Picked up Leviathan Falls so I can finish it before getting into the last season on TV. Having a hard time getting much reading done as I am also away from home for my great-nephew’s 2nd birthday party.
ETA
Finished the book! A satisfying ending to a great story. (Unlike the end of Steven King’s Black Tower series, which pissed me off so much I haven’t read a thing he’s published since.)
Good stuff, a really satisfying end to things. (Spoiler for TV series) Reading it while watching the current season of the TV series really drove home the loss of Alex. The newest episode’s battle sequence was just not the same without that character flying the ship as he did in the books..
I hope in the future they’ll be able to return to the series and give us the final years of the story. Such a great ending.
I had no idea this was coming out. I never imagined seeing a new Le Carre book again. This was really a gift, and I enjoyed it a lot.
Huh. I took a lot from the ending, but you’re not the first person I’ve heard was really mad. One said he threw the book across the room.
What was it that pissed you off?
I interpreted it to mean that the journey is the point, as in life. I took it to mean Roland was so fixated on the end throughout his whole life, that he missed a lot. Especially the last scene of him rushing frantically up the tower past all the memories of his life, instead of stopping to savor any of it or reflect…
It felt like King had run out of ideas and just dropped the whole thing. Many of his stories collapse at the finish line if he can’t use a gimmick. Also the gloating tone of his note at the end, where he says “too bad if you feel cheated by this.”
King is decent story teller, but a poor writer. There, I said it.
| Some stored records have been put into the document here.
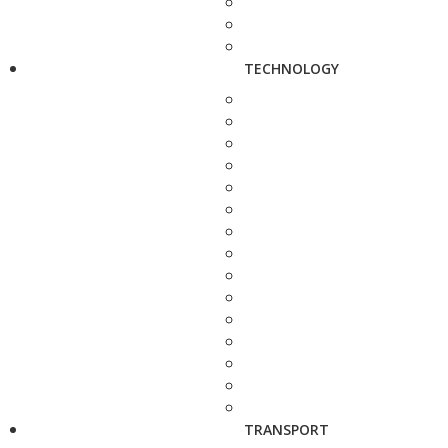
TECHNOLOGY
TRANSPORT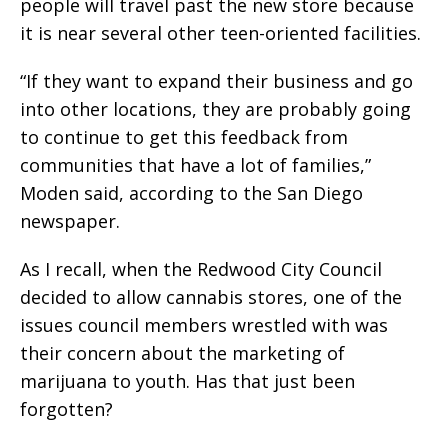
people will travel past the new store because
it is near several other teen-oriented facilities.
“If they want to expand their business and go
into other locations, they are probably going
to continue to get this feedback from
communities that have a lot of families,”
Moden said, according to the San Diego
newspaper.
As I recall, when the Redwood City Council
decided to allow cannabis stores, one of the
issues council members wrestled with was
their concern about the marketing of
marijuana to youth. Has that just been
forgotten?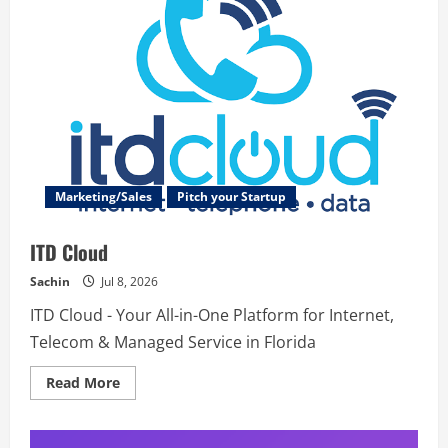
Marketing/Sales
Pitch your Startup
ITD Cloud
Sachin
Jul 8, 2026
ITD Cloud - Your All-in-One Platform for Internet,
Telecom & Managed Service in Florida
Read
Read More
more
about
ITD
Cloud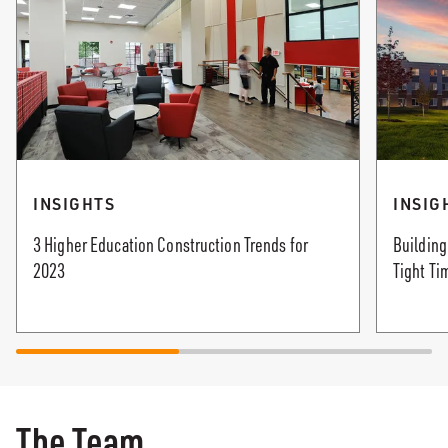
INSIGHTS
INSIG
3 Higher Education Construction Trends for
Building
2023
Tight Ti
The Team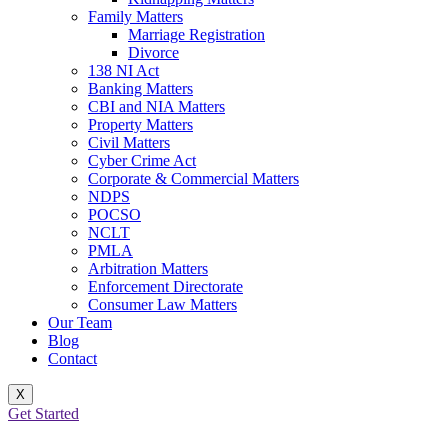
Family Matters
Marriage Registration
Divorce
138 NI Act
Banking Matters
CBI and NIA Matters
Property Matters
Civil Matters
Cyber Crime Act
Corporate & Commercial Matters
NDPS
POCSO
NCLT
PMLA
Arbitration Matters
Enforcement Directorate
Consumer Law Matters
Our Team
Blog
Contact
X
Get Started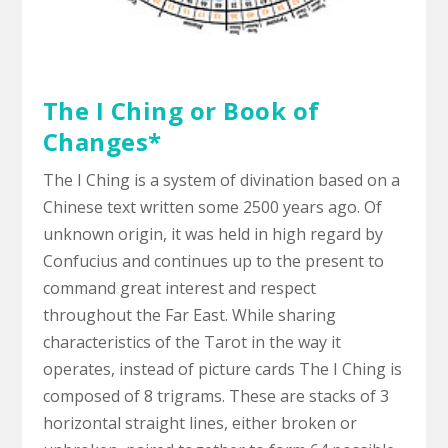
The I Ching or Book of
Changes*
The I Ching is a system of divination based on a
Chinese text written some 2500 years ago. Of
unknown origin, it was held in high regard by
Confucius and continues up to the present to
command great interest and respect
throughout the Far East. While sharing
characteristics of the Tarot in the way it
operates, instead of picture cards The I Ching is
composed of 8 trigrams. These are stacks of 3
horizontal straight lines, either broken or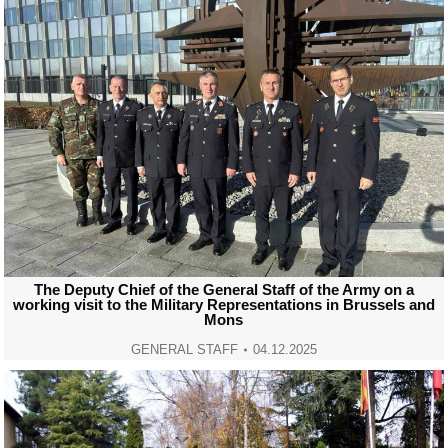
The Deputy Chief of the General Staff of the Army on a
working visit to the Military Representations in Brussels and
Mons
GENERAL STAFF
04.12.2025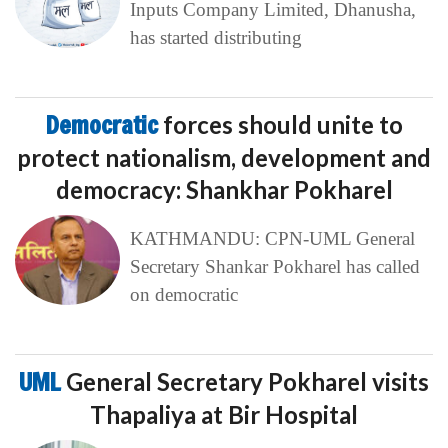
Inputs Company Limited, Dhanusha,
has started distributing
Democratic
forces should unite to
protect nationalism, development and
democracy: Shankhar Pokharel
KATHMANDU: CPN-UML General
Secretary Shankar Pokharel has called
on democratic
UML
General Secretary Pokharel visits
Thapaliya at Bir Hospital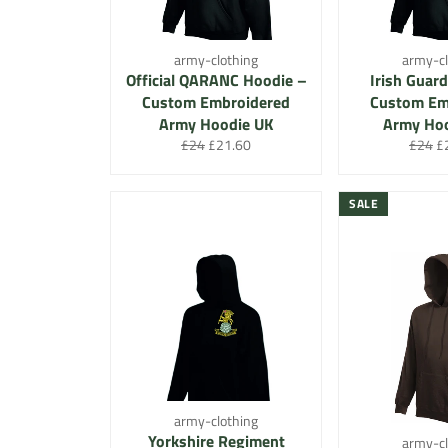
army-clothing
army-cl
Official QARANC Hoodie –
Irish Guard
Custom Embroidered
Custom Em
Army Hoodie UK
Army Ho
Regular
Sale
Regula
Sa
£24
£21.60
£24
£
price
price
price
pr
SALE
army-clothing
Yorkshire Regiment
army-cl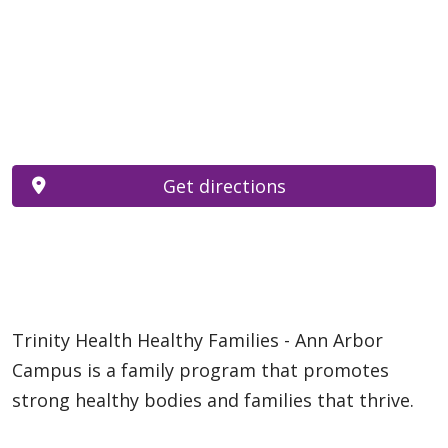
Get directions
Trinity Health Healthy Families - Ann Arbor
Campus is a family program that promotes
strong healthy bodies and families that thrive.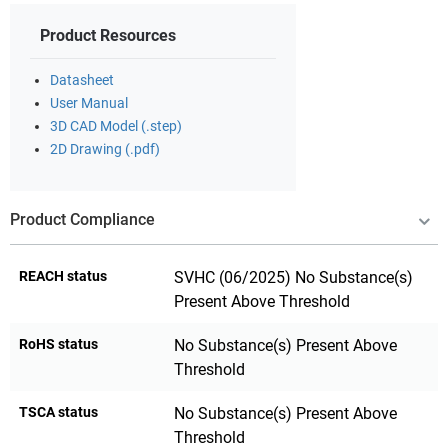
Product Resources
Datasheet
User Manual
3D CAD Model (.step)
2D Drawing (.pdf)
Product Compliance
REACH status
SVHC (06/2025) No Substance(s)
Present Above Threshold
RoHS status
No Substance(s) Present Above
Threshold
TSCA status
No Substance(s) Present Above
Threshold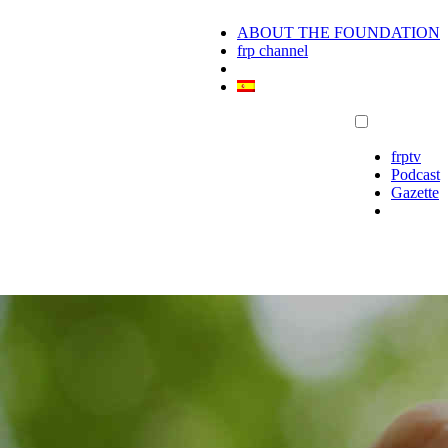
ABOUT THE FOUNDATION
frp channel
frptv
Podcast
Gazette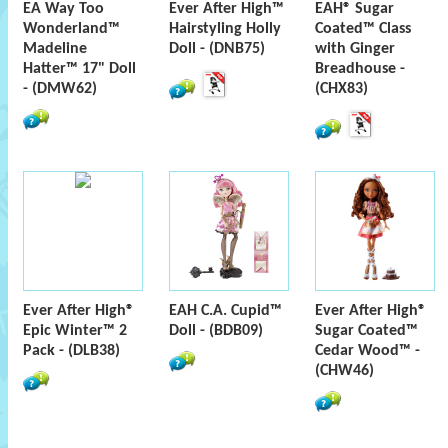
EA Way Too
Ever After High™
EAH® Sugar
Wonderland™
Hairstyling Holly
Coated™ Class
Madeline
Doll - (DNB75)
with Ginger
Hatter™ 17" Doll
Breadhouse -
- (DMW62)
(CHX83)
Ever After High®
EAH C.A. Cupid™
Ever After High®
Epic Winter™ 2
Doll - (BDB09)
Sugar Coated™
Pack - (DLB38)
Cedar Wood™ -
(CHW46)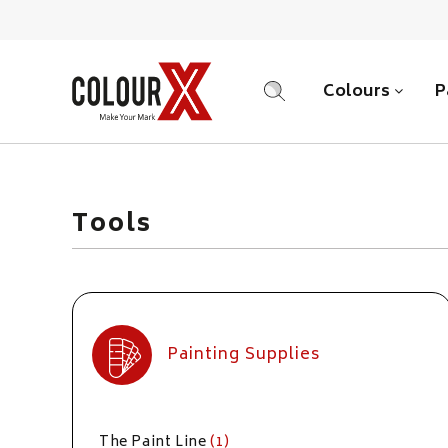
Colours
P
SEARCH
Tools
Painting Supplies
The Paint Line
(1)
Agreed. I’ve mainly read his short stories, and many of them tend to go on too long and/or have the punchline telegraphed pages before the climax. I won’t say he’s a horrible writer-- I read “The Boogeyman” as a kid and it haunted me for years-- but his writing can have certain flaws, at least for me. YMMV.
To be fair, it’s not a particularly novel complaint about King… literary writers have been shitting on him for years.
Even as a genre writer he has good ideas and problematic execution. His short stories are all based on a single gimmick or twist for the surprise factor, and most of his novels need some serious editing. (the Stand was 300 pages longer than it needed to be, for example) The Black Tower series was an exception, until the last two paragraphs. Which is why I just gave up on reading his stuff.
It’s true, and I’ll admit I probably haven’t read enough of his work to have a really good, novel critique of it. I read some, thought “okay, but I like other authors better” and moved on, so I’m no expert.
Still… while I respect literary critiques and standards to a point, I don’t think a story must be impeccably crafted to earn merit. Some books are just fun to read, and that’s okay, even if they’re flawed. As a writer, King fits in that flawed-but-fun category for me, even if I’m not the biggest fan.
I just started reading this today
And chapter 1 is already blowing my mind. Well-written, jam-packed with history, very interesting.
I heard the interview for that book a few years back on Fresh Air… sounded interesting, but I never got around to reading it.
I am currently reading this…
Which was published prior to the Good Friday Accords. Doesn’t hide his biases, but he also questions the actions undertaken by members of the IRA.